##### Supplied records #####

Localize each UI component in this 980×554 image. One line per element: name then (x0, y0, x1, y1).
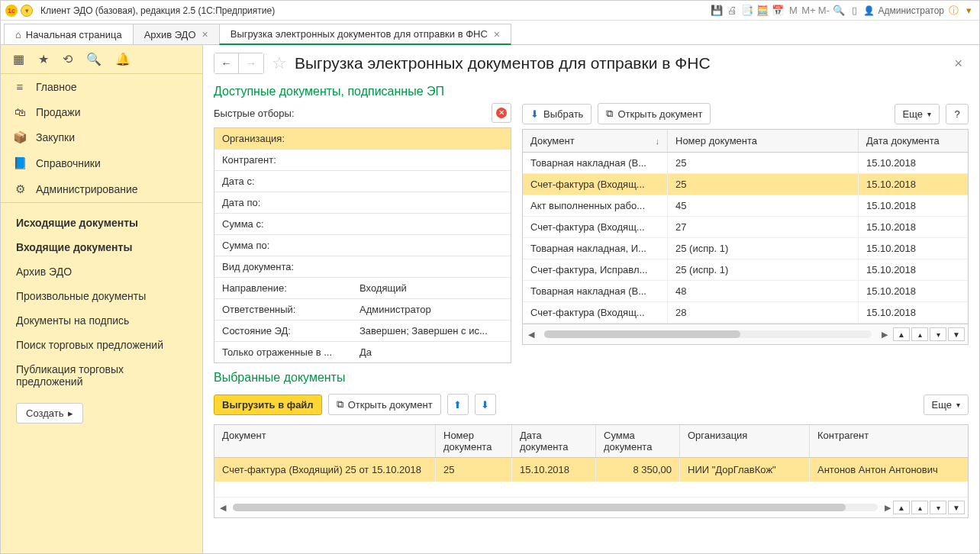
filter-row[interactable]: Дата с: (214, 171, 511, 192)
calc-icon[interactable]: 🧮 (756, 5, 769, 17)
scroll-right-icon[interactable]: ▶ (882, 503, 893, 513)
filter-value[interactable]: Да (352, 342, 511, 362)
table-row[interactable]: Счет-фактура (Входящ...2815.10.2018 (523, 302, 968, 324)
filter-value[interactable] (352, 214, 511, 234)
filter-row[interactable]: Сумма с: (214, 214, 511, 235)
sel-col-org[interactable]: Организация (680, 425, 810, 457)
scroll-right-icon[interactable]: ▶ (879, 330, 890, 340)
table-row[interactable]: Товарная накладная (В...4815.10.2018 (523, 281, 968, 302)
filter-row[interactable]: Организация: (214, 128, 511, 150)
page-close-button[interactable]: × (948, 56, 969, 72)
sidebar-item-purchases[interactable]: 📦Закупки (1, 124, 202, 150)
more-button[interactable]: Еще▾ (895, 104, 940, 124)
move-up-button[interactable]: ⬆ (447, 394, 469, 415)
sel-col-num[interactable]: Номер документа (436, 425, 512, 457)
sidebar-link-arbitrary[interactable]: Произвольные документы (1, 284, 202, 308)
filter-row[interactable]: Дата по: (214, 192, 511, 214)
filter-value[interactable] (352, 171, 511, 192)
memory-mminus[interactable]: M- (817, 5, 830, 17)
nav-back-button[interactable]: ← (214, 53, 239, 73)
table-row[interactable]: Акт выполненных рабо...4515.10.2018 (523, 195, 968, 217)
filter-row[interactable]: Контрагент: (214, 150, 511, 171)
tab-export[interactable]: Выгрузка электронных документов для отпр… (219, 24, 511, 45)
col-date[interactable]: Дата документа (859, 130, 968, 152)
favorites-icon[interactable]: ★ (38, 52, 49, 66)
filter-value[interactable] (352, 256, 511, 277)
sidebar-link-archive[interactable]: Архив ЭДО (1, 259, 202, 284)
select-button[interactable]: ⬇Выбрать (522, 104, 592, 124)
titlebar-dropdown-icon[interactable]: ▾ (962, 5, 975, 17)
table-row[interactable]: Товарная накладная (В...2515.10.2018 (523, 153, 968, 174)
filter-value[interactable] (352, 128, 511, 149)
sidebar-item-admin[interactable]: ⚙Администрирование (1, 176, 202, 202)
filter-row[interactable]: Сумма по: (214, 235, 511, 256)
tab-home[interactable]: ⌂ Начальная страница (4, 24, 134, 44)
zoom-icon[interactable]: 🔍 (833, 5, 845, 17)
nav-last-button[interactable]: ▼ (948, 327, 965, 341)
filter-row[interactable]: Состояние ЭД:Завершен; Завершен с ис... (214, 320, 511, 342)
nav-forward-button[interactable]: → (239, 53, 263, 73)
sidebar-link-tosign[interactable]: Документы на подпись (1, 308, 202, 333)
filter-value[interactable] (352, 235, 511, 256)
table-row[interactable]: Счет-фактура (Входящ...2715.10.2018 (523, 217, 968, 238)
calendar-icon[interactable]: 📅 (772, 5, 784, 17)
nav-last-button[interactable]: ▼ (948, 501, 965, 514)
nav-up-button[interactable]: ▴ (911, 327, 928, 341)
apps-icon[interactable]: ▦ (13, 52, 24, 66)
move-down-button[interactable]: ⬇ (475, 394, 496, 415)
sidebar-link-incoming[interactable]: Входящие документы (1, 235, 202, 259)
nav-first-button[interactable]: ▲ (893, 327, 910, 341)
favorite-star-icon[interactable]: ☆ (272, 53, 287, 73)
filter-row[interactable]: Направление:Входящий (214, 278, 511, 299)
sel-col-date[interactable]: Дата документа (512, 425, 596, 457)
filter-row[interactable]: Ответственный:Администратор (214, 299, 511, 320)
search-icon[interactable]: 🔍 (86, 52, 102, 66)
table-row[interactable]: Счет-фактура (Входящ...2515.10.2018 (523, 174, 968, 195)
sel-col-doc[interactable]: Документ (214, 425, 436, 457)
filter-row[interactable]: Только отраженные в ...Да (214, 342, 511, 362)
nav-down-button[interactable]: ▾ (930, 327, 946, 341)
memory-mplus[interactable]: M+ (802, 5, 814, 17)
filter-value[interactable]: Завершен; Завершен с ис... (352, 320, 511, 341)
clear-filters-button[interactable]: ✕ (492, 103, 511, 123)
dropdown-icon[interactable]: ▾ (21, 5, 33, 17)
tab-archive[interactable]: Архив ЭДО × (133, 24, 220, 44)
sel-col-sum[interactable]: Сумма документа (596, 425, 680, 457)
nav-up-button[interactable]: ▴ (911, 501, 928, 514)
h-scrollbar[interactable] (544, 330, 872, 338)
sel-col-contr[interactable]: Контрагент (810, 425, 968, 457)
nav-first-button[interactable]: ▲ (893, 501, 910, 514)
selected-more-button[interactable]: Еще▾ (924, 395, 969, 415)
h-scrollbar[interactable] (233, 504, 878, 511)
table-row[interactable]: Товарная накладная, И...25 (испр. 1)15.1… (523, 238, 968, 259)
memory-m[interactable]: M (787, 5, 799, 17)
scroll-left-icon[interactable]: ◀ (526, 330, 537, 340)
filter-value[interactable]: Администратор (352, 299, 511, 320)
table-row[interactable]: Счет-фактура, Исправл...25 (испр. 1)15.1… (523, 259, 968, 281)
history-icon[interactable]: ⟲ (63, 52, 73, 66)
table-row[interactable]: Счет-фактура (Входящий) 25 от 15.10.2018… (214, 458, 968, 482)
filter-row[interactable]: Вид документа: (214, 256, 511, 278)
col-number[interactable]: Номер документа (668, 130, 859, 152)
print-icon[interactable]: 🖨 (726, 5, 738, 17)
sidebar-item-sales[interactable]: 🛍Продажи (1, 99, 202, 124)
close-icon[interactable]: × (494, 28, 500, 40)
close-icon[interactable]: × (202, 28, 208, 40)
sidebar-link-outgoing[interactable]: Исходящие документы (1, 211, 202, 235)
create-button[interactable]: Создать▸ (16, 403, 83, 424)
col-document[interactable]: Документ↓ (523, 130, 668, 152)
compare-icon[interactable]: 📑 (741, 5, 753, 17)
export-file-button[interactable]: Выгрузить в файл (214, 395, 322, 415)
info-icon[interactable]: ⓘ (947, 5, 959, 17)
open-document-button[interactable]: ⧉Открыть документ (598, 103, 711, 124)
help-button[interactable]: ? (946, 104, 969, 124)
filter-value[interactable] (352, 192, 511, 213)
sidebar-link-search-offers[interactable]: Поиск торговых предложений (1, 333, 202, 357)
sidebar-item-main[interactable]: ≡Главное (1, 74, 202, 99)
notifications-icon[interactable]: 🔔 (115, 52, 131, 66)
open-selected-button[interactable]: ⧉Открыть документ (328, 394, 441, 415)
filter-value[interactable] (352, 150, 511, 170)
filter-value[interactable]: Входящий (352, 278, 511, 298)
nav-down-button[interactable]: ▾ (930, 501, 946, 514)
panel-icon[interactable]: ▯ (848, 5, 860, 17)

#####

Task to carry out:
Take every entry and repeat it verbatim, minus the pictures.

Exercise answer:
Localize each UI component in this 980×554 image. One line per element: name then (x0, y0, x1, y1).
filter-row[interactable]: Дата с: (214, 171, 511, 192)
calc-icon[interactable]: 🧮 (756, 5, 769, 17)
scroll-right-icon[interactable]: ▶ (882, 503, 893, 513)
filter-value[interactable]: Да (352, 342, 511, 362)
table-row[interactable]: Счет-фактура (Входящ...2815.10.2018 (523, 302, 968, 324)
filter-value[interactable] (352, 214, 511, 234)
filter-row[interactable]: Сумма с: (214, 214, 511, 235)
sel-col-org[interactable]: Организация (680, 425, 810, 457)
scroll-right-icon[interactable]: ▶ (879, 330, 890, 340)
table-row[interactable]: Товарная накладная (В...4815.10.2018 (523, 281, 968, 302)
filter-row[interactable]: Организация: (214, 128, 511, 150)
page-close-button[interactable]: × (948, 56, 969, 72)
sidebar-item-purchases[interactable]: 📦Закупки (1, 124, 202, 150)
more-button[interactable]: Еще▾ (895, 104, 940, 124)
move-up-button[interactable]: ⬆ (447, 394, 469, 415)
sel-col-num[interactable]: Номер документа (436, 425, 512, 457)
sidebar-link-arbitrary[interactable]: Произвольные документы (1, 284, 202, 308)
filter-row[interactable]: Дата по: (214, 192, 511, 214)
filter-value[interactable] (352, 171, 511, 192)
memory-mminus[interactable]: M- (817, 5, 830, 17)
nav-back-button[interactable]: ← (214, 53, 239, 73)
table-row[interactable]: Акт выполненных рабо...4515.10.2018 (523, 195, 968, 217)
filter-row[interactable]: Контрагент: (214, 150, 511, 171)
tab-export[interactable]: Выгрузка электронных документов для отпр… (219, 24, 511, 45)
col-date[interactable]: Дата документа (859, 130, 968, 152)
favorites-icon[interactable]: ★ (38, 52, 49, 66)
filter-value[interactable] (352, 256, 511, 277)
sidebar-link-archive[interactable]: Архив ЭДО (1, 259, 202, 284)
select-button[interactable]: ⬇Выбрать (522, 104, 592, 124)
titlebar-dropdown-icon[interactable]: ▾ (962, 5, 975, 17)
table-row[interactable]: Товарная накладная (В...2515.10.2018 (523, 153, 968, 174)
filter-value[interactable] (352, 128, 511, 149)
sidebar-item-admin[interactable]: ⚙Администрирование (1, 176, 202, 202)
filter-row[interactable]: Сумма по: (214, 235, 511, 256)
tab-home[interactable]: ⌂ Начальная страница (4, 24, 134, 44)
zoom-icon[interactable]: 🔍 (833, 5, 845, 17)
nav-last-button[interactable]: ▼ (948, 327, 965, 341)
filter-row[interactable]: Состояние ЭД:Завершен; Завершен с ис... (214, 320, 511, 342)
nav-forward-button[interactable]: → (239, 53, 263, 73)
sidebar-link-tosign[interactable]: Документы на подпись (1, 308, 202, 333)
filter-value[interactable] (352, 235, 511, 256)
table-row[interactable]: Счет-фактура (Входящ...2715.10.2018 (523, 217, 968, 238)
calendar-icon[interactable]: 📅 (772, 5, 784, 17)
nav-last-button[interactable]: ▼ (948, 501, 965, 514)
nav-up-button[interactable]: ▴ (911, 327, 928, 341)
apps-icon[interactable]: ▦ (13, 52, 24, 66)
move-down-button[interactable]: ⬇ (475, 394, 496, 415)
sidebar-link-incoming[interactable]: Входящие документы (1, 235, 202, 259)
nav-first-button[interactable]: ▲ (893, 327, 910, 341)
favorite-star-icon[interactable]: ☆ (272, 53, 287, 73)
filter-row[interactable]: Направление:Входящий (214, 278, 511, 299)
sel-col-date[interactable]: Дата документа (512, 425, 596, 457)
filter-row[interactable]: Ответственный:Администратор (214, 299, 511, 320)
search-icon[interactable]: 🔍 (86, 52, 102, 66)
table-row[interactable]: Счет-фактура (Входящ...2515.10.2018 (523, 174, 968, 195)
sel-col-doc[interactable]: Документ (214, 425, 436, 457)
filter-row[interactable]: Только отраженные в ...Да (214, 342, 511, 362)
nav-down-button[interactable]: ▾ (930, 327, 946, 341)
memory-mplus[interactable]: M+ (802, 5, 814, 17)
filter-value[interactable]: Завершен; Завершен с ис... (352, 320, 511, 341)
clear-filters-button[interactable]: ✕ (492, 103, 511, 123)
dropdown-icon[interactable]: ▾ (21, 5, 33, 17)
tab-archive[interactable]: Архив ЭДО × (133, 24, 220, 44)
sel-col-sum[interactable]: Сумма документа (596, 425, 680, 457)
nav-up-button[interactable]: ▴ (911, 501, 928, 514)
h-scrollbar[interactable] (544, 330, 872, 338)
sel-col-contr[interactable]: Контрагент (810, 425, 968, 457)
nav-first-button[interactable]: ▲ (893, 501, 910, 514)
selected-more-button[interactable]: Еще▾ (924, 395, 969, 415)
h-scrollbar[interactable] (233, 504, 878, 511)
table-row[interactable]: Товарная накладная, И...25 (испр. 1)15.1… (523, 238, 968, 259)
memory-m[interactable]: M (787, 5, 799, 17)
scroll-left-icon[interactable]: ◀ (526, 330, 537, 340)
filter-value[interactable]: Администратор (352, 299, 511, 320)
table-row[interactable]: Счет-фактура, Исправл...25 (испр. 1)15.1… (523, 259, 968, 281)
history-icon[interactable]: ⟲ (63, 52, 73, 66)
table-row[interactable]: Счет-фактура (Входящий) 25 от 15.10.2018… (214, 458, 968, 482)
filter-row[interactable]: Вид документа: (214, 256, 511, 278)
col-number[interactable]: Номер документа (668, 130, 859, 152)
print-icon[interactable]: 🖨 (726, 5, 738, 17)
sidebar-item-sales[interactable]: 🛍Продажи (1, 99, 202, 124)
close-icon[interactable]: × (494, 28, 500, 40)
close-icon[interactable]: × (202, 28, 208, 40)
sidebar-link-outgoing[interactable]: Исходящие документы (1, 211, 202, 235)
create-button[interactable]: Создать▸ (16, 403, 83, 424)
col-document[interactable]: Документ↓ (523, 130, 668, 152)
compare-icon[interactable]: 📑 (741, 5, 753, 17)
export-file-button[interactable]: Выгрузить в файл (214, 395, 322, 415)
info-icon[interactable]: ⓘ (947, 5, 959, 17)
open-document-button[interactable]: ⧉Открыть документ (598, 103, 711, 124)
help-button[interactable]: ? (946, 104, 969, 124)
filter-value[interactable] (352, 192, 511, 213)
sidebar-link-search-offers[interactable]: Поиск торговых предложений (1, 333, 202, 357)
sidebar-item-main[interactable]: ≡Главное (1, 74, 202, 99)
notifications-icon[interactable]: 🔔 (115, 52, 131, 66)
open-selected-button[interactable]: ⧉Открыть документ (328, 394, 441, 415)
filter-value[interactable] (352, 150, 511, 170)
filter-value[interactable]: Входящий (352, 278, 511, 298)
nav-down-button[interactable]: ▾ (930, 501, 946, 514)
panel-icon[interactable]: ▯ (848, 5, 860, 17)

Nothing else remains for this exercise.